# how big is this fish?



## ohg123 (Jan 6, 2010)

Ok, so this is bugging me because i am weird and I THINK this may be the biggest snook ive ever caught. My previous record was 41" many many years ago- not so great but not so bad either. I pulled this sweet lady out of the trees this week and happened to be fooling with my camera just before so i have a video where you can see that i totally screw up measuring the fish because i didnt want her to die after a truly epic battle in tight quarters, but she had the lure thru the gill and out again so i had to bring her aboard to deal with it anyway. 

This is that moment we never thought would come where trigonometry is actually useful in the real world.

Anyways, whatever the case she was a true beauty and swam away with gusto after a proper revival. FYI 3" zman paddletail.


----------



## lemaymiami (Feb 9, 2007)

Big girl type snook and when they swim off afterwards - that’s the icing on the cake!

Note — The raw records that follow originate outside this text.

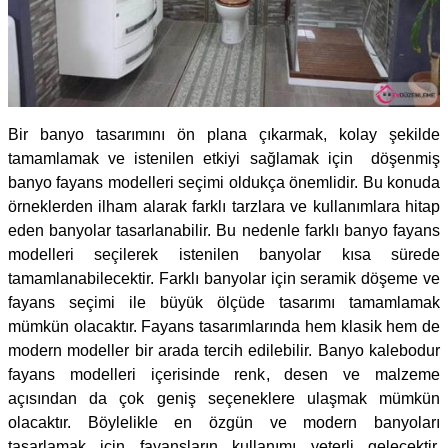
Bir banyo tasarımını ön plana çıkarmak, kolay şekilde
tamamlamak ve istenilen etkiyi sağlamak için döşenmiş
banyo fayans modelleri seçimi oldukça önemlidir. Bu konuda
örneklerden ilham alarak farklı tarzlara ve kullanımlara hitap
eden banyolar tasarlanabilir. Bu nedenle farklı banyo fayans
modelleri seçilerek istenilen banyolar kısa sürede
tamamlanabilecektir. Farklı banyolar için seramik döşeme ve
fayans seçimi ile büyük ölçüde tasarımı tamamlamak
mümkün olacaktır. Fayans tasarımlarında hem klasik hem de
modern modeller bir arada tercih edilebilir. Banyo kalebodur
fayans modelleri içerisinde renk, desen ve malzeme
açısından da çok geniş seçeneklere ulaşmak mümkün
olacaktır. Böylelikle en özgün ve modern banyoları
tasarlamak için fayansların kullanımı yeterli gelecektir.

I find that when one of my anglers is lucky enough to score a big fish we’re too busy keeping her healthy to be doing much accurate measuring...


----------



## SomaliPirate (Feb 5, 2016)

Same here. I caught my PB snook on really light tackle and in hot water so I was more worried about revival than measuring. She was way over my 36" scale though. Probably 39-41 if I had to guess.


----------



## eightwt (May 11, 2017)

I'd be saying 60+ if I was you..... Whatever, nice catch.


----------



## anytide (Jul 30, 2009)

under 40" 
thats sweet , congrats


----------



## ohg123 (Jan 6, 2010)

so i looked it up in my pics and that 41 incher was exactly 10 years and 1 day from this fish. super weird! was november 20th, 2009!


----------



## Lowtidelowlife (Aug 19, 2014)

Under 40” but still a great fish.


----------



## tailchaser16 (Sep 23, 2008)

not more than 41". Will keep an eye out for your post November of 2029.


----------